Thursday, August 11, 2011

Tent Cities

Living homeless in a tent last year, I learned up close and personal that I was more fortunate than many. Am not as sanguine as I might have been a couple years ago about things being basically jolly-fine. 

Tent cities cum shanty towns are proliferating; people are "living" in trucks on country lanes or under Wal Mart parking lot lights, or in packing crates under freeway overpasses. Passed over by the roar of commuter traffic.

In this mountain town, the community supports homeless shelters and Food Pantry, but many folks feel so shattered by their situations that they occupy twilight outskirts of society.

It will soon be Northern Hemisphere autumn/winter. Days are growing shorter, nights cooler, in the mountains at least.

I tented in snow and sleet. The tent leaked in driving rain. All "normal" functions are then conducted in whatever outdoor weather. It is difficult to eat well cooking on a camp stove or camp fire, without refrigeration. I was lithe and did not need to lose weight; I lost plenty. 


But I did have something to eat every day. Many folks in America, land of obesity, cannot count on that. Homeless families are scavenging in dumpsters behind grocery stores and restaurants for food.

This morning, mercifully comfy and under roof, I did laundry in the little hand-crank washer, dried it in the two-minute spin dryer, and hung clean sweet-smelling clothes on the line by starlight. 

And felt blessed. An elegant solution, low-tech, and I'm no longer washing clothes, dishes, or me out of a bucket. Thanks be to God. Is it easy to be homeless and keep clean? No, not at all. Yet we feel contempt for the unkempt.
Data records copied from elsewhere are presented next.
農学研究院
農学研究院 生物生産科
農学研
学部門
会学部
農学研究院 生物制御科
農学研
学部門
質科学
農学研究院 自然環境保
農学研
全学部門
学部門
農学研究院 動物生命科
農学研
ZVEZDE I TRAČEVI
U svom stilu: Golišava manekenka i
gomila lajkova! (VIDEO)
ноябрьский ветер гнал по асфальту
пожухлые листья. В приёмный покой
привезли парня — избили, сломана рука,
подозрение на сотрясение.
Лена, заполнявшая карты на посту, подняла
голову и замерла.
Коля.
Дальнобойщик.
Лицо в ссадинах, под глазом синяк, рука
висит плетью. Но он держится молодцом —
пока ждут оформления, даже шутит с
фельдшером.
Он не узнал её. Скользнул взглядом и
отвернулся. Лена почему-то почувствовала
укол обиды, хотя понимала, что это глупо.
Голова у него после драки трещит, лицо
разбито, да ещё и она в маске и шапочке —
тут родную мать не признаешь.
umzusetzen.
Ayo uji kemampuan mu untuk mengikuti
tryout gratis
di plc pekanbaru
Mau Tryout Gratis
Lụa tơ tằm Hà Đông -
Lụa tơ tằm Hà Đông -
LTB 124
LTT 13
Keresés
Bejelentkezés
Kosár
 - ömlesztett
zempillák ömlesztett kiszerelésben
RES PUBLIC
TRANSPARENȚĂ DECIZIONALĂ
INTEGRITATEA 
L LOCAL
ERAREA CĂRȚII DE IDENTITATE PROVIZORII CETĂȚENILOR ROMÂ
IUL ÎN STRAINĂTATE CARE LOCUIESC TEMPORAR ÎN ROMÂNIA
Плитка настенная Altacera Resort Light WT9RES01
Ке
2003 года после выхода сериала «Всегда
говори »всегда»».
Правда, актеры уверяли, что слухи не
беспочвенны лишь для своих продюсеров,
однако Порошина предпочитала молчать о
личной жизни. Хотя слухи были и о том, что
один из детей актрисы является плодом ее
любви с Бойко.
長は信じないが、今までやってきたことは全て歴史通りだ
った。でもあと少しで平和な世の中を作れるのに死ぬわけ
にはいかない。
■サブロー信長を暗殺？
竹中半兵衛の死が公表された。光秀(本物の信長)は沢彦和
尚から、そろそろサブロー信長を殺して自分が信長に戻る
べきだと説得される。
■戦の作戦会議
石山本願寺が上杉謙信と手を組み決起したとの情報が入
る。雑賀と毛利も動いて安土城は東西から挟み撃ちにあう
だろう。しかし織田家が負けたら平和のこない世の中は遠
A neighbor of mine is on disability, a government program. The government is bankrupt and lashing about in a draconian manner, social programs facing the axe. Though bailouts and bombers hulk sacrosanct, seemingly

My neighbor cannot afford vehicle or phone. Nor, I've just learned, adequate food--I had invited her to accompany me to a free concert end of last month. She didn't show.

I ran into her yesterday out walking her gentle one blue-eye, one brown-eyed dog. (There's a Pet Pantry for low income folks here, to be able to feed and keep their companions.) 


She apologized profusely for not coming to the concert---It was end of the month, and she hadn't eaten for a couple days, and felt too weak to venture out.

Now, I can and will do something about that, but it's grimmer out there--in foreclosure and unemployment land--than we yet acknowledge as a people.